[Description of the task]
Read the lines of the data below and retrieve those with "ساعت".

Dataset excerpts:
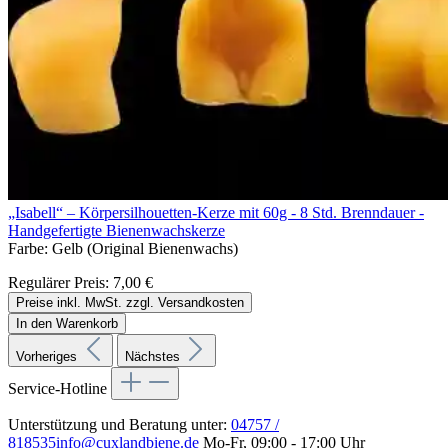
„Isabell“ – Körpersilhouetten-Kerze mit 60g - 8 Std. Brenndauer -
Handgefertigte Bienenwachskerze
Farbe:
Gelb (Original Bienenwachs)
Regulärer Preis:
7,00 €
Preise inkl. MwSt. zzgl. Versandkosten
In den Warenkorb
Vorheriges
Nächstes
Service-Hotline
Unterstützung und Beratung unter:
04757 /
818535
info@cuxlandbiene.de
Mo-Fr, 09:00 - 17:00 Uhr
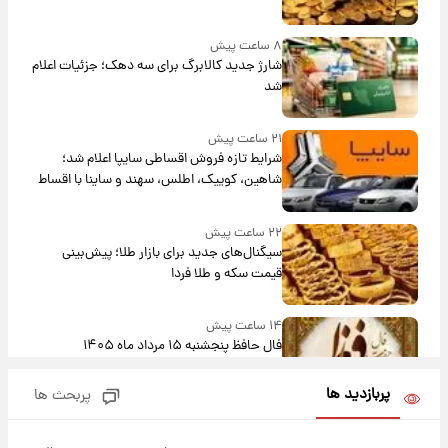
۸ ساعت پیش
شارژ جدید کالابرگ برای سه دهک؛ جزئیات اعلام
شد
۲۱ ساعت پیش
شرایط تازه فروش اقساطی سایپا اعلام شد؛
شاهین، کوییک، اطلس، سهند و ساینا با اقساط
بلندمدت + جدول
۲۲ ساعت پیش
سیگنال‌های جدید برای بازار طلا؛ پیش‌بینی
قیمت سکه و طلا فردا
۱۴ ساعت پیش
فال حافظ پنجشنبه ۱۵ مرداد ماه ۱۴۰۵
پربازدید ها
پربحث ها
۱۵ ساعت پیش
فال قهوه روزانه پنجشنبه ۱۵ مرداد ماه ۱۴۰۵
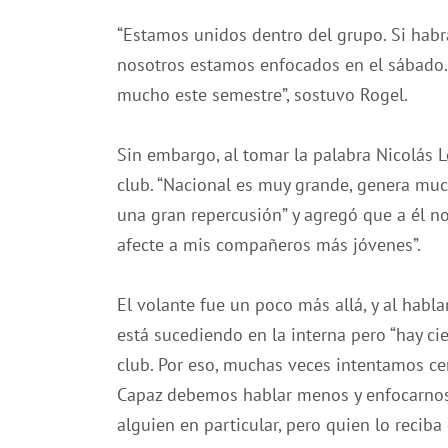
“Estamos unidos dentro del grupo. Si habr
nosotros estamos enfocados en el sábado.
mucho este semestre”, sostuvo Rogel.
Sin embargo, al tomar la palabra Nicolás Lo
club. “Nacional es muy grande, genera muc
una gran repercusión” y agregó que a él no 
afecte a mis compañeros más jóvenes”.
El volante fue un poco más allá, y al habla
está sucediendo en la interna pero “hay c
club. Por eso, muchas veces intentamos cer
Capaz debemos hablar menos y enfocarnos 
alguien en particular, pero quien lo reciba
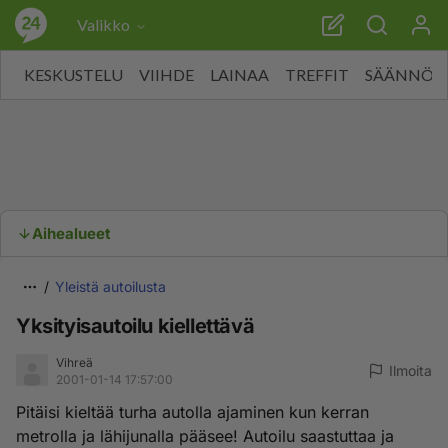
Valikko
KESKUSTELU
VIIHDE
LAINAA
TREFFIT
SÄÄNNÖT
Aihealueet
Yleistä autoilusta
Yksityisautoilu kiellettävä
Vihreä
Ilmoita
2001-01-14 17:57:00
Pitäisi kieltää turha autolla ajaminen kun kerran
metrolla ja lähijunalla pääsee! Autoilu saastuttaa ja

--

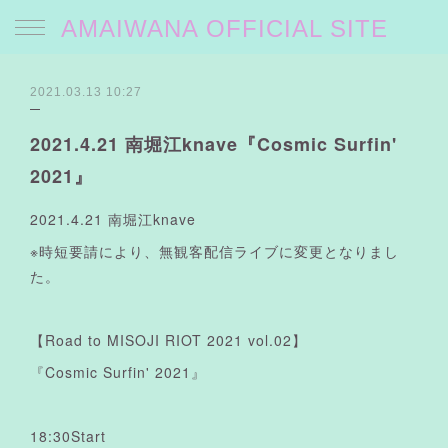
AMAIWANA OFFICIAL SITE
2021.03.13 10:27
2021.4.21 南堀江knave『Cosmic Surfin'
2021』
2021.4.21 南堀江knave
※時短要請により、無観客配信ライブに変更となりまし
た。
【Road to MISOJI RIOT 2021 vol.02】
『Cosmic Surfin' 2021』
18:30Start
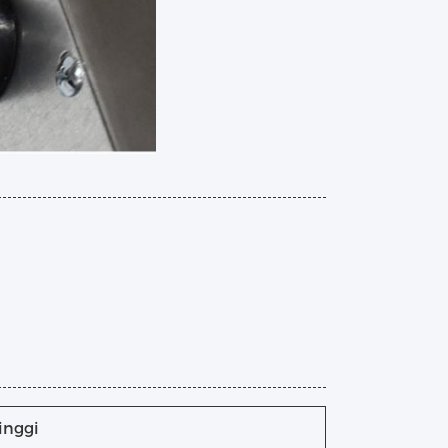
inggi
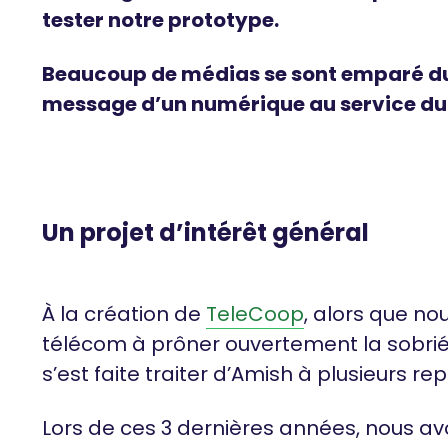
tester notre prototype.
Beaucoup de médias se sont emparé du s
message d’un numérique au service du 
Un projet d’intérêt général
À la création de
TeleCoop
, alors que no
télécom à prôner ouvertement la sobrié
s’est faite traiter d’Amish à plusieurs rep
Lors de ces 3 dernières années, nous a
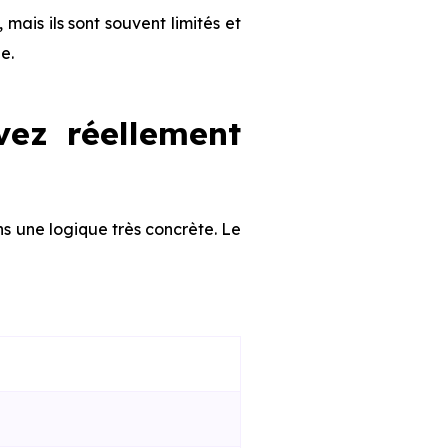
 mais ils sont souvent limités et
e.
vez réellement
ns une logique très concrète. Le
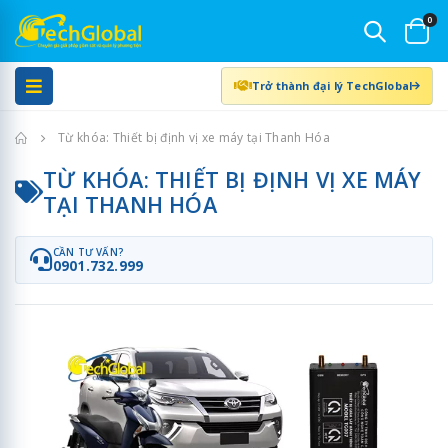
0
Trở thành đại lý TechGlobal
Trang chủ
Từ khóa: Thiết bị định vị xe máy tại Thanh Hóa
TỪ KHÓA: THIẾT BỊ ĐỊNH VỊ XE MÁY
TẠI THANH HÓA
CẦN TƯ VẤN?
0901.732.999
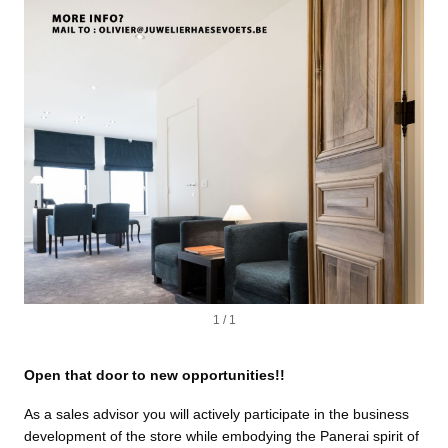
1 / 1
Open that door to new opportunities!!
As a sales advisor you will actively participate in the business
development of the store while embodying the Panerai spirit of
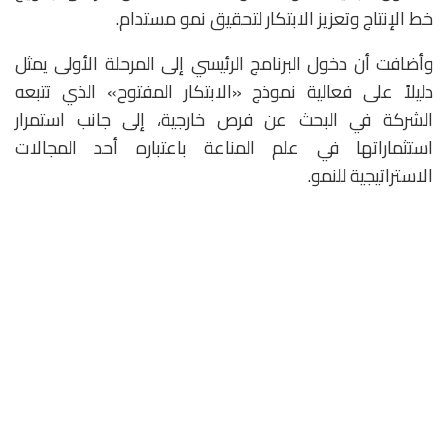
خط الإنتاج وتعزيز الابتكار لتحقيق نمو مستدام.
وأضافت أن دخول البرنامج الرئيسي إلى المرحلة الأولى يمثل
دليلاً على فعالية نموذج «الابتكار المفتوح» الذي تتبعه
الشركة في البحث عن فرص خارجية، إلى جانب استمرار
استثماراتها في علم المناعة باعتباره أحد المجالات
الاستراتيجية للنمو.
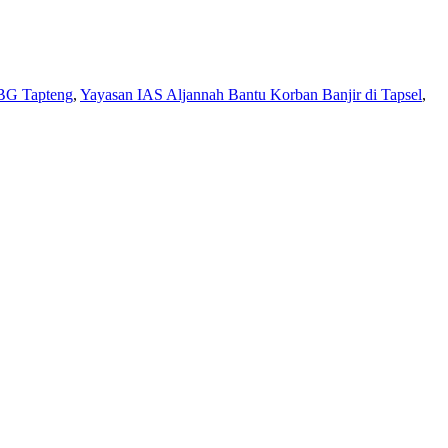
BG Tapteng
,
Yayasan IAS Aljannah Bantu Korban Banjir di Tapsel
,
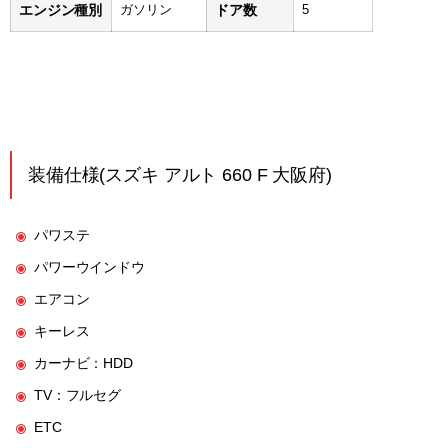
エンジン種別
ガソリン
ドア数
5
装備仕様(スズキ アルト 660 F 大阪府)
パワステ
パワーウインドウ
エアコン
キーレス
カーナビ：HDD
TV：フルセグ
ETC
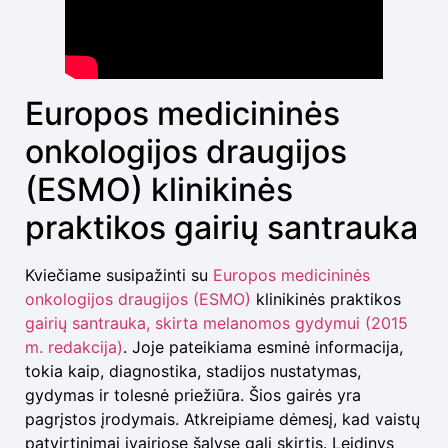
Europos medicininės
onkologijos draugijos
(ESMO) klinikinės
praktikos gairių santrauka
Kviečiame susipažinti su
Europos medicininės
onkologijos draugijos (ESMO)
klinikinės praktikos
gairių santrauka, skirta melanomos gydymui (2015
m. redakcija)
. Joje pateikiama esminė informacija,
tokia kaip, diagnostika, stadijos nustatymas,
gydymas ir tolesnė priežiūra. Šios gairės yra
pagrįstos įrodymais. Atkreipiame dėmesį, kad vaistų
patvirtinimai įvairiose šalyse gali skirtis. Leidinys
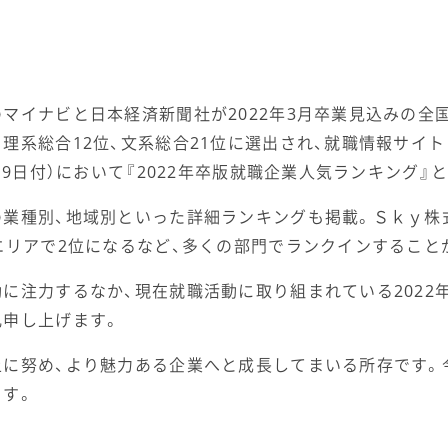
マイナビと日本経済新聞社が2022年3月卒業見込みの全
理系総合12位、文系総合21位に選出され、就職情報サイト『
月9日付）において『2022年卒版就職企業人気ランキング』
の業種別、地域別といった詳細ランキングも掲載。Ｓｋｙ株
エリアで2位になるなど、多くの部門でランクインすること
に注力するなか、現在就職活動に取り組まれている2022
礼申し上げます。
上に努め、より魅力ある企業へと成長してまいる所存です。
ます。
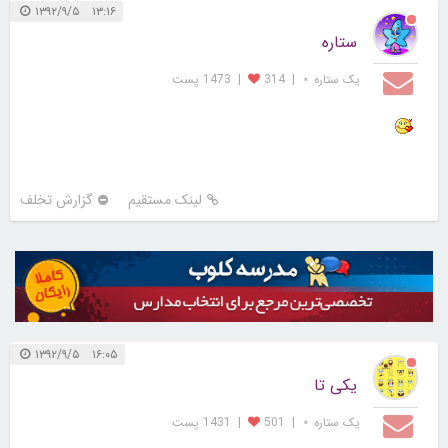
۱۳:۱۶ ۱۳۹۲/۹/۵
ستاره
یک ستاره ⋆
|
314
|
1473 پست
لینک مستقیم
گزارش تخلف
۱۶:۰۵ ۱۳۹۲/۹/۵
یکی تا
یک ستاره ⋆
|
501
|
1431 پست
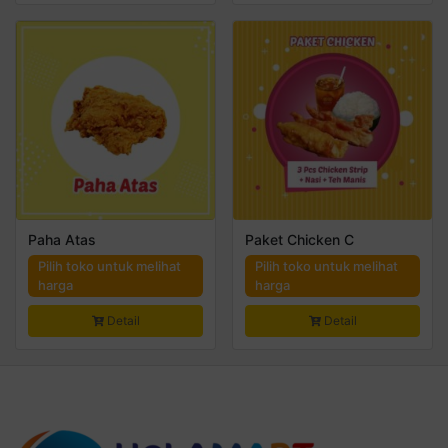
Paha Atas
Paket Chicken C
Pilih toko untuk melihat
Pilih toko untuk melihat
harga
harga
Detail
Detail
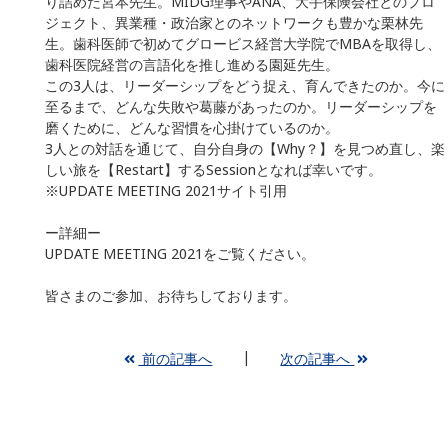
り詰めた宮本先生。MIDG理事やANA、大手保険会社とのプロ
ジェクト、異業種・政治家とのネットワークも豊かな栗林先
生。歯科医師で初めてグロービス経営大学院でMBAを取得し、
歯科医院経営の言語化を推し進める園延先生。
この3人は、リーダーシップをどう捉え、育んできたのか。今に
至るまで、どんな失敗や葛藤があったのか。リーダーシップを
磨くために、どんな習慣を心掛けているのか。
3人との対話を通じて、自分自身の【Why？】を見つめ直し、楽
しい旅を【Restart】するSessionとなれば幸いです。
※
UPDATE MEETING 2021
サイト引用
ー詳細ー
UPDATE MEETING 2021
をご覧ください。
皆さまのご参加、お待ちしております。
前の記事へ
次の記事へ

--

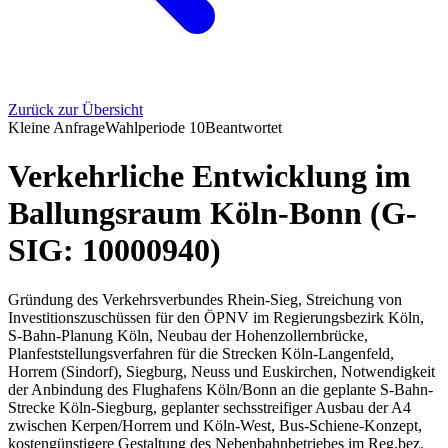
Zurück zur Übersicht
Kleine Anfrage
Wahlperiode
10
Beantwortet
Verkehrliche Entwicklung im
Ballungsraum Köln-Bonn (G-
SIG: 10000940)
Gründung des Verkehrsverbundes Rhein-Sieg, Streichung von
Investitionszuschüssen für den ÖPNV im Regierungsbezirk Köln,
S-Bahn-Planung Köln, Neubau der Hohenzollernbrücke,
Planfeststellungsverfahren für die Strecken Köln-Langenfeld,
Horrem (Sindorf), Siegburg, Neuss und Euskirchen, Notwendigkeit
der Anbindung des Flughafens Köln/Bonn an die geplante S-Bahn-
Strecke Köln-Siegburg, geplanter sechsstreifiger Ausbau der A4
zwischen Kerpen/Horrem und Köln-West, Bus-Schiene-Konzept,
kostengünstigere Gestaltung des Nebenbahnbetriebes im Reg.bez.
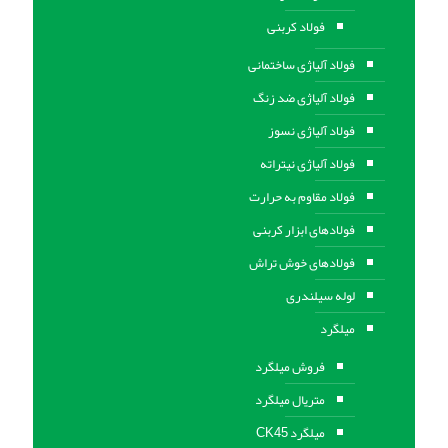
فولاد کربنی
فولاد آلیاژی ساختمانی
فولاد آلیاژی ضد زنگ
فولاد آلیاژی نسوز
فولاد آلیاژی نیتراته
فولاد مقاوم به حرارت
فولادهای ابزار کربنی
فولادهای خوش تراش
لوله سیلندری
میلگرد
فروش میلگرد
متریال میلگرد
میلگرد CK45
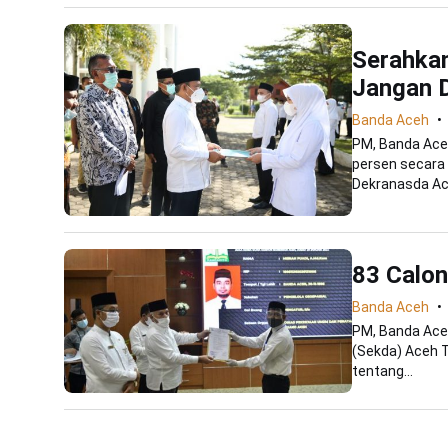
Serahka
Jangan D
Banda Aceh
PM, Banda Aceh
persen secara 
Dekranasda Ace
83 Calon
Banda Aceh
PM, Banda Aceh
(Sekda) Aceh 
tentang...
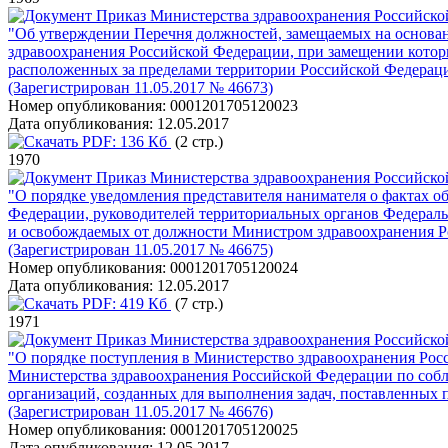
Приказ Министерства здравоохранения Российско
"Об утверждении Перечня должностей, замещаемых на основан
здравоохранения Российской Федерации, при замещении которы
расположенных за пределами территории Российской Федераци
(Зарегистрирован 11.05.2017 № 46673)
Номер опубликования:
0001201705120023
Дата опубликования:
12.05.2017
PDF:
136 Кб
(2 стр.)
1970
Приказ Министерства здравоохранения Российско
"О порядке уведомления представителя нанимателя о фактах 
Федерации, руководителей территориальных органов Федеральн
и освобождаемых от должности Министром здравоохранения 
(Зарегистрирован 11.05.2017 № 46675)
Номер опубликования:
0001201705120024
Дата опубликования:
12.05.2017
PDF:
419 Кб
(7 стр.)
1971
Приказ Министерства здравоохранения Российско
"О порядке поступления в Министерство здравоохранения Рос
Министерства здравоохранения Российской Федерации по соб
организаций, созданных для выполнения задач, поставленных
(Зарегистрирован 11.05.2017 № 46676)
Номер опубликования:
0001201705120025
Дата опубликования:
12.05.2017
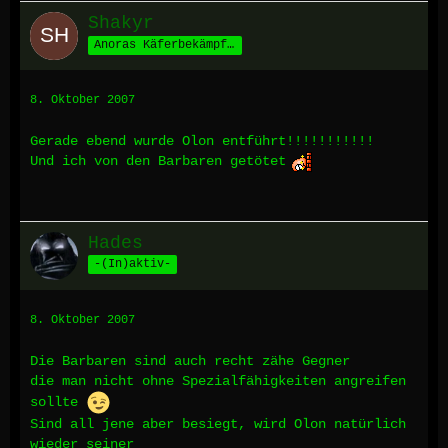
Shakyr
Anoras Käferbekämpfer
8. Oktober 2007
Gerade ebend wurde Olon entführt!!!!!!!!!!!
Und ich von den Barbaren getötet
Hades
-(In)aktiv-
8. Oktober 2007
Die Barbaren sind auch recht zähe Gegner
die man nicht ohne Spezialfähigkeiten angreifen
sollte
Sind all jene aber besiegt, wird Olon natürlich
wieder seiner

[Reply]
۸ ساعت پیش
۲۱ ساعت پیش
۲۲ ساعت پیش
۱۴ ساعت پیش
۱۵ ساعت پیش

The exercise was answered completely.